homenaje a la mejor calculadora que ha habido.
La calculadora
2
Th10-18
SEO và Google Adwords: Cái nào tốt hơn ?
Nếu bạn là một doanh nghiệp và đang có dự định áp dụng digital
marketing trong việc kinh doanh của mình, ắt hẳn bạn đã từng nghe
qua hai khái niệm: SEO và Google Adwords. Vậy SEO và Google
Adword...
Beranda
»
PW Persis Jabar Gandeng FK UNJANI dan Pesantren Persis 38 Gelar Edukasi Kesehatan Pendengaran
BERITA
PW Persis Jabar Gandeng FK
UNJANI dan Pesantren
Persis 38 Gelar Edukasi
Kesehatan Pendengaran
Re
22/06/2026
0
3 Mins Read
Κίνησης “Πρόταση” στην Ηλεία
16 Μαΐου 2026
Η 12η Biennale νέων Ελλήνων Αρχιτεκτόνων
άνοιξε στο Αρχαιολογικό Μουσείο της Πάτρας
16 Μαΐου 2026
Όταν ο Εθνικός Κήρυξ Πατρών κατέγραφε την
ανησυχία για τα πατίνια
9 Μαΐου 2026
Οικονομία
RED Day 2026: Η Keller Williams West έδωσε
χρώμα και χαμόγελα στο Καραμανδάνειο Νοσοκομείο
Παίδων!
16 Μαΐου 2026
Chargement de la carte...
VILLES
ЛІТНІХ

# # # #

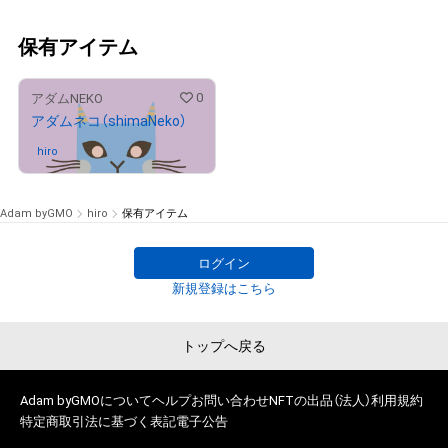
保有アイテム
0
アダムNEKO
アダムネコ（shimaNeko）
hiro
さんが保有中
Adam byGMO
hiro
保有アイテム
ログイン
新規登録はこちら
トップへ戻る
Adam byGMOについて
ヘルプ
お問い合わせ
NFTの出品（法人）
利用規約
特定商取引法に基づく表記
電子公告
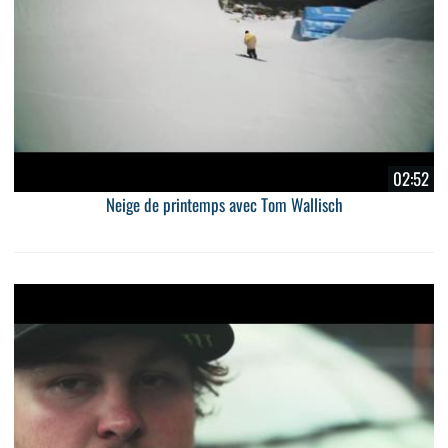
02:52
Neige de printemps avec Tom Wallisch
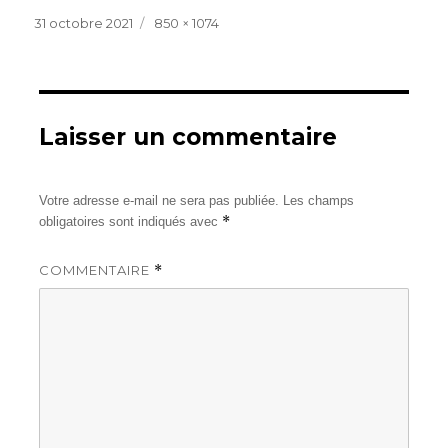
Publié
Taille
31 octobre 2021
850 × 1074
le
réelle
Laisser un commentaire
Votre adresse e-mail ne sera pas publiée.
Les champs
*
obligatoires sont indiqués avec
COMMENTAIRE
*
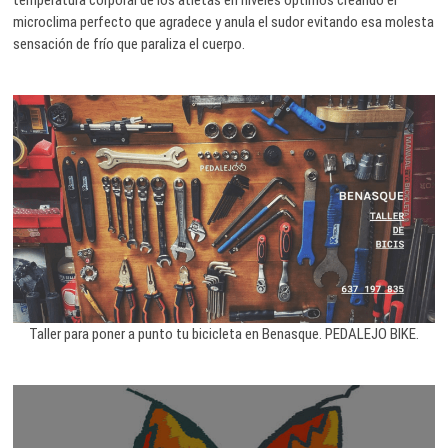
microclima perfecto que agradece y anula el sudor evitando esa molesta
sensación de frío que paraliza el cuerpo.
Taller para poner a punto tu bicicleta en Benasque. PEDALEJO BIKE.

# # # #

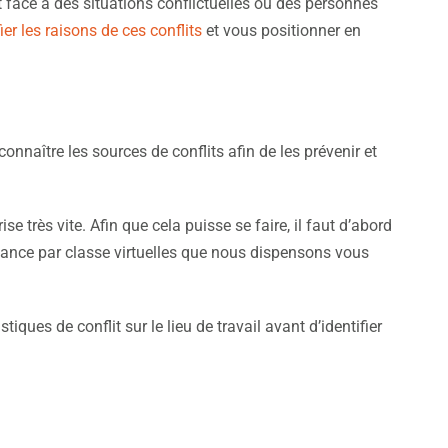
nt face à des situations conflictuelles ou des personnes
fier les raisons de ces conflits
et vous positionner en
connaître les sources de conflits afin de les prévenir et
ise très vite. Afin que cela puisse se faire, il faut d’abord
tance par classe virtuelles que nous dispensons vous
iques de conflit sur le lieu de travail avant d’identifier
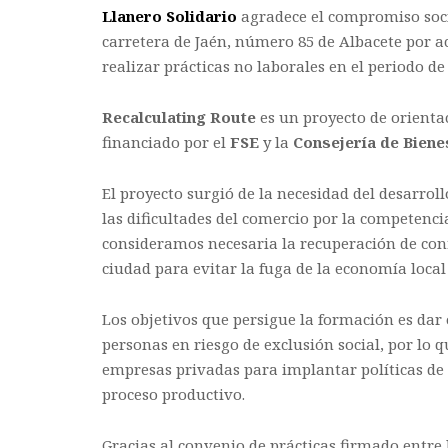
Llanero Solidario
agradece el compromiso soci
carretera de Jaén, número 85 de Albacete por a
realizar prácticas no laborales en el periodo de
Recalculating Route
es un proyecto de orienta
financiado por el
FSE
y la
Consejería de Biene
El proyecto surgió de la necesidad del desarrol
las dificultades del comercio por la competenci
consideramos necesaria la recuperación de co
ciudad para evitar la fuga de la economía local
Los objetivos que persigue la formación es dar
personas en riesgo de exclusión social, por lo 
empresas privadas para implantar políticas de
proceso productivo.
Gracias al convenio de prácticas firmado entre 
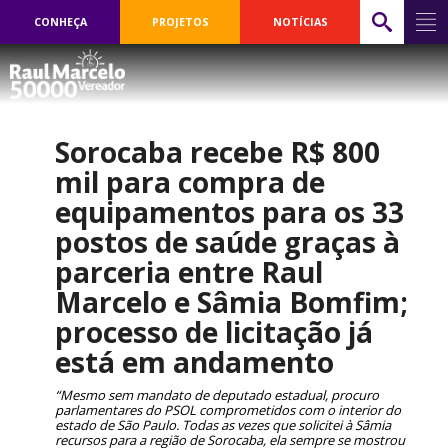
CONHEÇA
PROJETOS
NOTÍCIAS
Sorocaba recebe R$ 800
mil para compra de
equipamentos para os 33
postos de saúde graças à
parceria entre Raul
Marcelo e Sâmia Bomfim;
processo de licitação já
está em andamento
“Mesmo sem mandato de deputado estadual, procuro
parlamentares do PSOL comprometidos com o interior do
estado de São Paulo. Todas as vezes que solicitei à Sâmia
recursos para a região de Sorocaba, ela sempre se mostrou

# # # #

[WORK TASK] Above are the records. Copy the lines beginning at the one that has "consideramos necesaria la recuperación de co" and ending with the one that has "proceso productivo.", unchanged.

[WRITTEN RESPONSE]
consideramos necesaria la recuperación de co
ciudad para evitar la fuga de la economía local
Los objetivos que persigue la formación es dar
personas en riesgo de exclusión social, por lo 
empresas privadas para implantar políticas de
proceso productivo.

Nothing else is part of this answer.